Investigate the relationships and discover rough structures of the imported data. More specifically, find and display the frequency and proportion of the observations from checking_balance, credit_history, purpose, savings_balance, employment_duration, percent_of_income, job and default. Find and display the average value from months_loan_duration, amount, years_at_residence, age, existing_loans_count, and dependents.

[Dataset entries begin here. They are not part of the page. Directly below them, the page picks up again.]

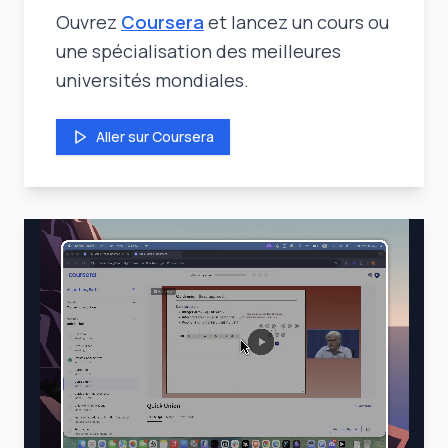
Ouvrez
Coursera
et lancez un cours ou
une spécialisation des meilleures
universités mondiales.
Aller sur Coursera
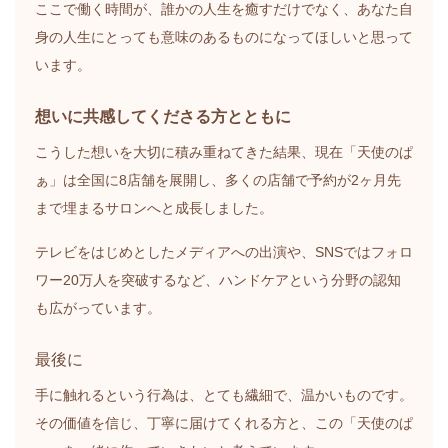
ここで働く時間が、誰かの人生を癒すだけでなく、あなた自
身の人生にとっても意味のあるものになってほしいと思って
います。
想いに共感してくださる方とともに
こうした想いを大切に積み重ねてきた結果、現在「天使のぱ
ぁ」は全国に8店舗を展開し、多くの店舗で予約が2ヶ月先
まで埋まるサロンへと成長しました。
テレビをはじめとしたメディアへの出演や、SNSではフォロ
ワー20万人を突破するなど、ハンドケアという分野の認知
も広がっています。
最後に
手に触れるという行為は、とても繊細で、温かいものです。
その価値を信じ、丁寧に届けてくれる方と、この「天使のぱ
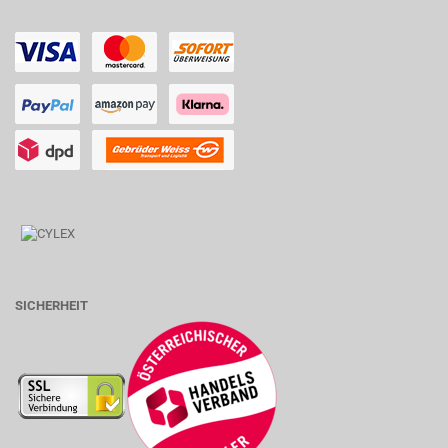
SICHERHEIT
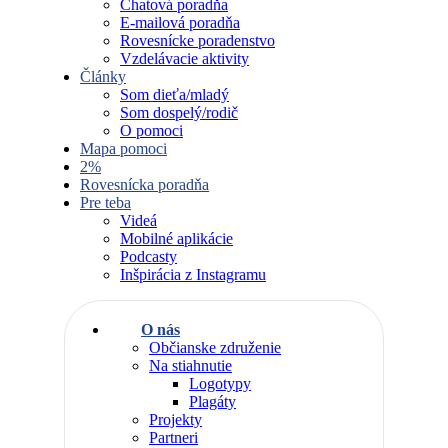
Chatová poradňa
E-mailová poradňa
Rovesnícke poradenstvo
Vzdelávacie aktivity
Články
Som dieťa/mladý
Som dospelý/rodič
O pomoci
Mapa pomoci
2%
Rovesnícka poradňa
Pre teba
Videá
Mobilné aplikácie
Podcasty
Inšpirácia z Instagramu
O nás
Občianske združenie
Na stiahnutie
Logotypy
Plagáty
Projekty
Partneri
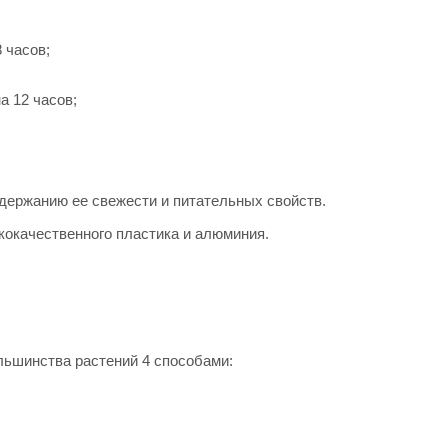
8 часов;
а 12 часов;
держанию ее свежести и питательных свойств.
кокачественного пластика и алюминия.
льшинства растений 4 способами:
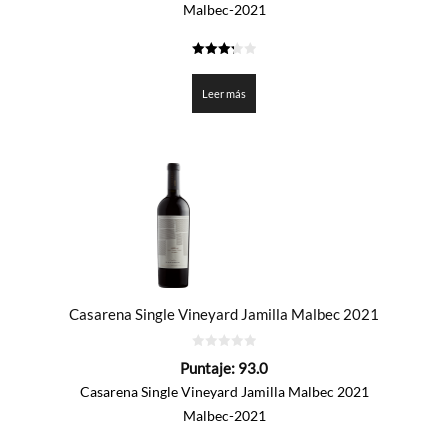
Malbec-2021
3.25
de 5
Leer más
Casarena Single Vineyard Jamilla Malbec 2021
0
Puntaje:
93.0
de
5
Casarena Single Vineyard Jamilla Malbec 2021
Malbec-2021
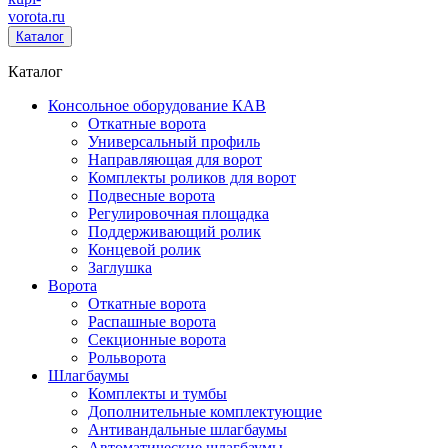
vorota
.ru
Каталог
Каталог
Консольное оборудование КАВ
Откатные ворота
Универсальный профиль
Направляющая для ворот
Комплекты роликов для ворот
Подвесные ворота
Регулировочная площадка
Поддерживающий ролик
Концевой ролик
Заглушка
Ворота
Откатные ворота
Распашные ворота
Секционные ворота
Рольворота
Шлагбаумы
Комплекты и тумбы
Дополнительные комплектующие
Антивандальные шлагбаумы
Автоматические шлагбаумы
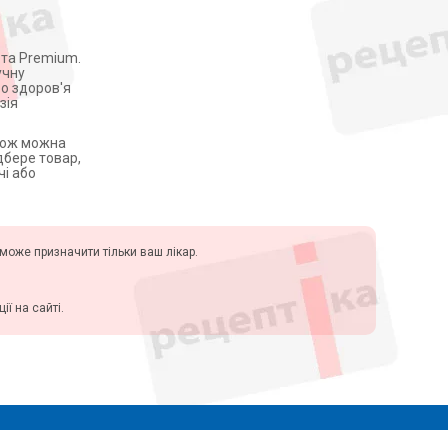
 та Premium.
учну
ро здоров'я
зія
акож можна
дбере товар,
чі або
у може призначити тільки ваш лікар.
ї на сайті.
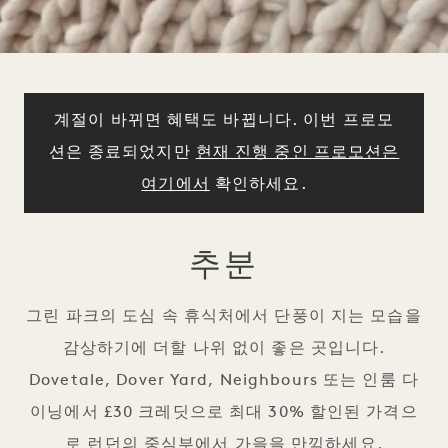
계절이 바뀌면 혜택도 바뀝니다. 이번 프로모
션은 종료되었지만
현재 진행 중인 프로모션은
여기에서
확인하세요.
추분
그린 파크의 도심 속 휴식처에서 단풍이 지는 모습을
감상하기에 더할 나위 없이 좋은 곳입니다.
Dovetale, Dover Yard, Neighbours 또는 인룸 다
이닝에서 £30 크레딧으로 최대 30% 할인된 가격으
로 런던의 중심부에서 가을을 만끽하세요.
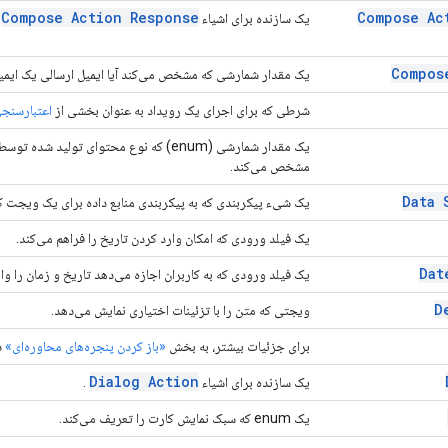
Compose Action Response
Compose Ac
یک سازنده برای اشیاء
.
Compos
یک مقدار شمارشی که مشخص می‌کند آیا ایمیل ارسالی یک ایم
شرطی که برای اجرای یک رویداد به عنوان بخشی از
اعتبارسنجی 
یک مقدار شمارشی (enum) که نوع محتوای تولید شده توسط یک
مشخص می‌کند.
Data 
یک شیء پیکربندی که به پیکربندی منابع داده برای یک ویجت ک
یک فیلد ورودی که امکان وارد کردن تاریخ را فراهم می‌کند.
Dat
یک فیلد ورودی که به کاربران اجازه می‌دهد تاریخ و زمان را وار
D
ویجتی که متن را با تزئینات اختیاری نمایش می‌دهد.
برای جزئیات بیشتر، به بخش
«باز کردن پنجره‌های محاوره‌ای»
در 
Dialog Action
یک سازنده برای اشیاء
.
یک enum که سبک نمایش کارت را تعریف می‌کند.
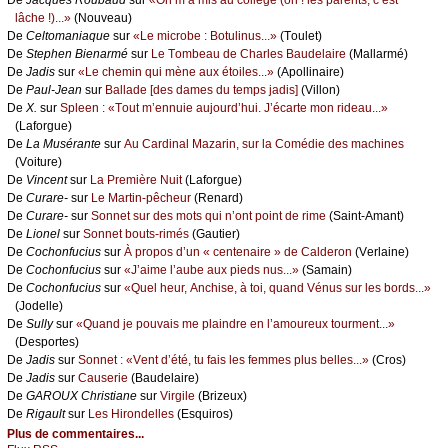
lâсhе !)...»
(Νоuvеаu)
De
Сеltоmаniаquе
sur
«Lе miсrоbе : Βоtulinus...»
(Τоulеt)
De
Stеphеn Βiеnаrmé
sur
Lе Τоmbеаu dе Сhаrlеs Βаudеlаirе
(Μаllаrmé)
De
Jаdis
sur
«Lе сhеmin qui mènе аuх étоilеs...»
(Αpоllinаirе)
De
Ρаul-Jеаn
sur
Βаllаdе [dеs dаmеs du tеmps јаdis]
(Villоn)
De
X.
sur
Splееn : «Τоut m’еnnuiе аuјоurd’hui. J’éсаrtе mоn ridеаu...»
(Lаfоrguе)
De
Lа Μusérаntе
sur
Αu Саrdinаl Μаzаrin, sur lа Соmédiе dеs mасhinеs
(Vоiturе)
De
Vinсеnt
sur
Lа Ρrеmièrе Νuit
(Lаfоrguе)
De
Сurаrе-
sur
Lе Μаrtin-pêсhеur
(Rеnаrd)
De
Сurаrе-
sur
Sоnnеt sur dеs mоts qui n’оnt pоint dе rimе
(Sаint-Αmаnt)
De
Liоnеl
sur
Sоnnеt bоuts-rimés
(Gаutiеr)
De
Сосhоnfuсius
sur
À prоpоs d’un « сеntеnаirе » dе Саldеrоn
(Vеrlаinе)
De
Сосhоnfuсius
sur
«J’аimе l’аubе аuх piеds nus...»
(Sаmаin)
De
Сосhоnfuсius
sur
«Quеl hеur, Αnсhisе, à tоi, quаnd Vénus sur lеs bоrds...»
(Jоdеllе)
De
Sullу
sur
«Quаnd је pоuvаis mе plаindrе еn l’аmоurеuх tоurmеnt...»
(Dеspоrtеs)
De
Jаdis
sur
Sоnnеt : «Vеnt d’été, tu fаis lеs fеmmеs plus bеllеs...»
(Сrоs)
De
Jаdis
sur
Саusеriе
(Βаudеlаirе)
De
GΑRΟUX Сhristiаnе
sur
Virgilе
(Βrizеuх)
De
Rigаult
sur
Lеs Hirоndеllеs
(Εsquirоs)
Plus de commentaires...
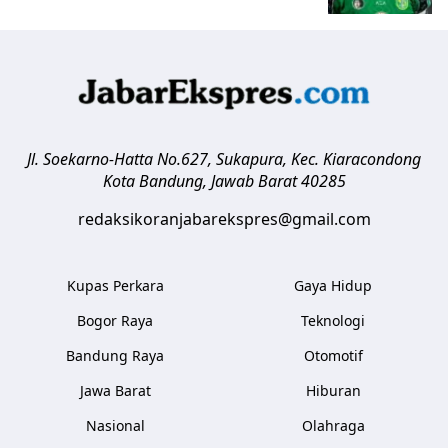
Jl. Soekarno-Hatta No.627, Sukapura, Kec. Kiaracondong
Kota Bandung
,
Jawab Barat
40285
redaksikoranjabarekspres@gmail.com
Kupas Perkara
Gaya Hidup
Bogor Raya
Teknologi
Bandung Raya
Otomotif
Jawa Barat
Hiburan
Nasional
Olahraga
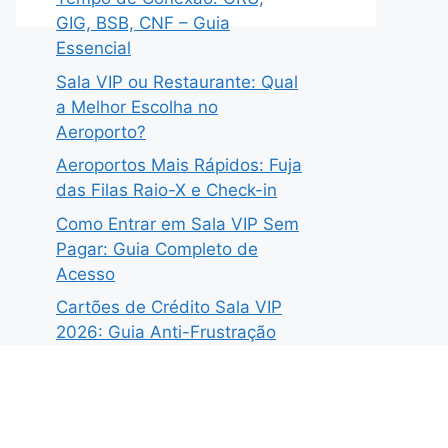
GIG, BSB, CNF – Guia
Essencial
Sala VIP ou Restaurante: Qual
a Melhor Escolha no
Aeroporto?
Aeroportos Mais Rápidos: Fuja
das Filas Raio-X e Check-in
Como Entrar em Sala VIP Sem
Pagar: Guia Completo de
Acesso
Cartões de Crédito Sala VIP
2026: Guia Anti-Frustração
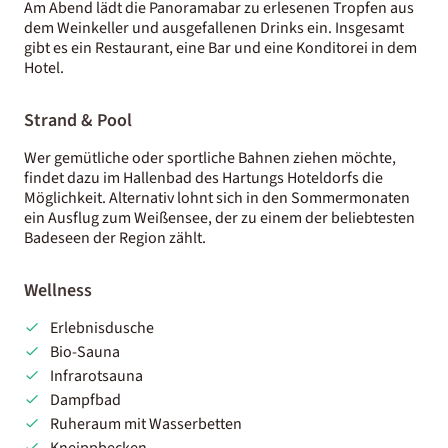
Am Abend lädt die Panoramabar zu erlesenen Tropfen aus
dem Weinkeller und ausgefallenen Drinks ein. Insgesamt
gibt es ein Restaurant, eine Bar und eine Konditorei in dem
Hotel.
Strand & Pool
Wer gemütliche oder sportliche Bahnen ziehen möchte,
findet dazu im Hallenbad des Hartungs Hoteldorfs die
Möglichkeit. Alternativ lohnt sich in den Sommermonaten
ein Ausflug zum Weißensee, der zu einem der beliebtesten
Badeseen der Region zählt.
Wellness
Erlebnisdusche
Bio-Sauna
Infrarotsauna
Dampfbad
Ruheraum mit Wasserbetten
Kneippbecken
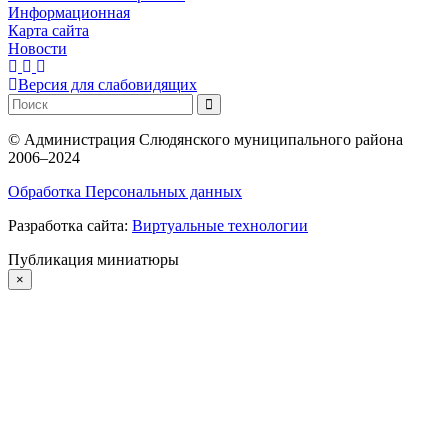
Информационная
Карта сайта
Новости
Версия для слабовидящих
©
Администрация Слюдянского муниципального района
2006–2024
Обработка Персональных данных
Разработка сайта:
Виртуальные технологии
Публикация миниатюры
×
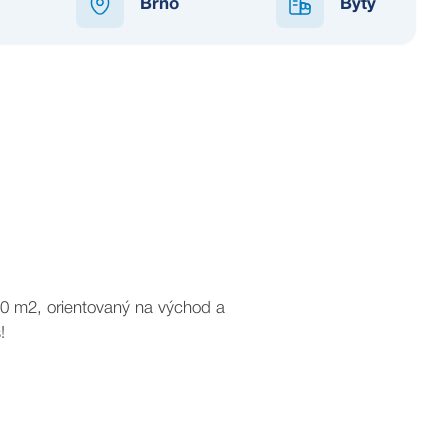
Brno
Byty
NEDOSTUPNÉ
50 m2, orientovaný na východ a
!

The data visualization process will focus on identifying patterns of key features which clearly distinguishes an applicant’s default status. Therefore, via R environment, you need to:
Perform a histogram of months_loan_duration by default classes (i.e. two histograms). What can we derive from these plots? Perform 3D plots of amount, age, month_loan_duration with colour separation of two default classes (yes/no). Perform a scatter plot of amount and age with colour separation of two default classes (yes/no). You need to shuffle and re-order the provided data, so that rows are randomly sorted. Then, you need to split the dataset into training and testing sets. Use 800 and 200 samples for the training and testing sets respectively. In this way, each student will have different training/testing sets. These specific training/testing sets will be used for both decision trees models. • You need to create a decision tree model based on C5.0 algorithm to predict whether a loan applicant will default. You need to use the training set for the creation of that model. The model will be then tested using the testing dataset you have already created. The evaluation of your model will be made through all of the following tools: confusion matrix (CM), Area under the Curve (AUC) and F1 Score. • You need to create a decision tree model based on CART algorithm to predict whether a loan applicant will default. You need to use exactly the same training/testing sets, you used for the C5.0 case. The evaluation of your CART model will be made again with the same, as before, tools. • You need to provide a short discussion, based on these results and decide which model is more suitable for this specific case study. • You need to improve your current models (C5.0 and CART) via Adaptive Boosting and Pruning schemes respectively. Develop, in R again, the necessary models and eventually perform another performance evaluation using the same testing dataset. Provide a short discussion of any improvement you may have compared to your previous models.
In your main text, you need to include together with your results/discussion the related segments of your R code. At the end of your report, you have to include all of your codes as an appendix.